Your task:
Report how many lines in the entries below have the word "workload" in them, and give no other words.

Collected data:

= Beginning of Section =

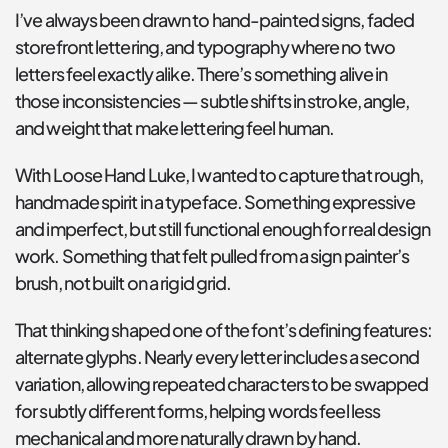
I’ve always been drawn to hand-painted signs, faded 
storefront lettering, and typography where no two 
letters feel exactly alike. There’s something alive in 
those inconsistencies — subtle shifts in stroke, angle, 
and weight that make lettering feel human.
With Loose Hand Luke, I wanted to capture that rough, 
handmade spirit in a typeface. Something expressive 
and imperfect, but still functional enough for real design 
work. Something that felt pulled from a sign painter’s 
brush, not built on a rigid grid.
That thinking shaped one of the font’s defining features: 
alternate glyphs. Nearly every letter includes a second 
variation, allowing repeated characters to be swapped 
for subtly different forms, helping words feel less 
mechanical and more naturally drawn by hand.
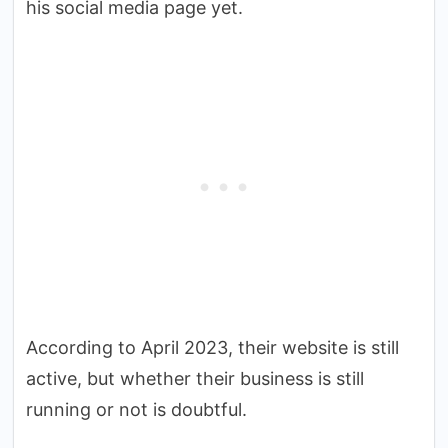
his social media page yet.
According to April 2023, their website is still
active, but whether their business is still
running or not is doubtful.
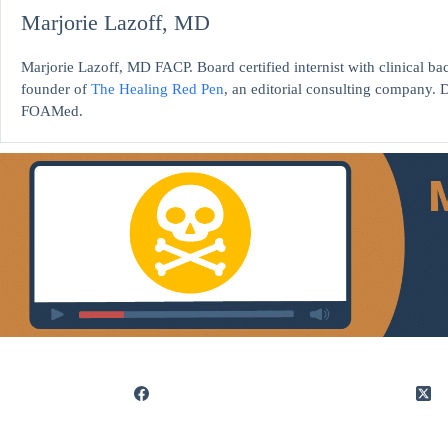
Marjorie Lazoff, MD
Marjorie Lazoff, MD FACP. Board certified internist with clinical 
founder of
The Healing Red Pen
, an editorial consulting company. D
FOAMed.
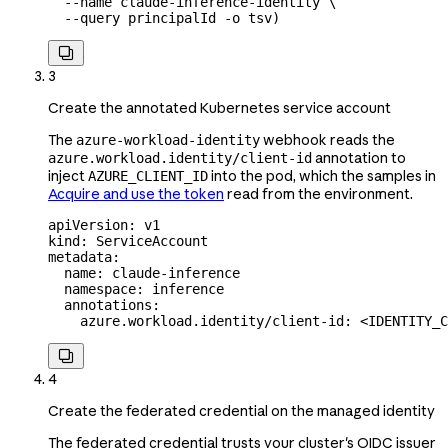
  --name
 claude-inference-identity
 \
  --query
 principalId
 -o
 tsv
)

3
Create the annotated Kubernetes service account
The
webhook reads the
azure-workload-identity
annotation to
azure.workload.identity/client-id
inject
into the pod, which the samples in
AZURE_CLIENT_ID
Acquire and use the token
read from the environment.
apiVersion
: 
v1
kind
: 
ServiceAccount
metadata
:
  name
: 
claude-inference
  namespace
: 
inference
  annotations
:
    azure.workload.identity/client-id
: 
<IDENTITY_C

4
Create the federated credential on the managed identity
The federated credential trusts your cluster's OIDC issuer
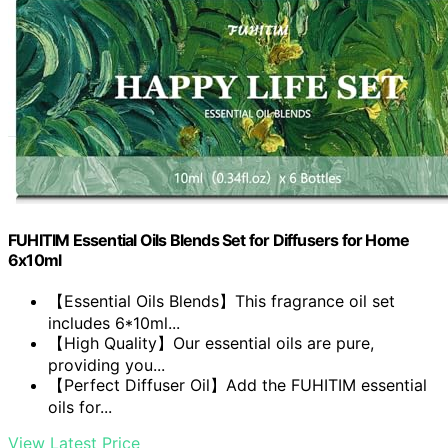
FUHITIM Essential Oils Blends Set for Diffusers for Home
6x10ml
【Essential Oils Blends】This fragrance oil set
includes 6*10ml...
【High Quality】Our essential oils are pure,
providing you...
【Perfect Diffuser Oil】Add the FUHITIM essential
oils for...
View Latest Price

= End of Section =

Response:
3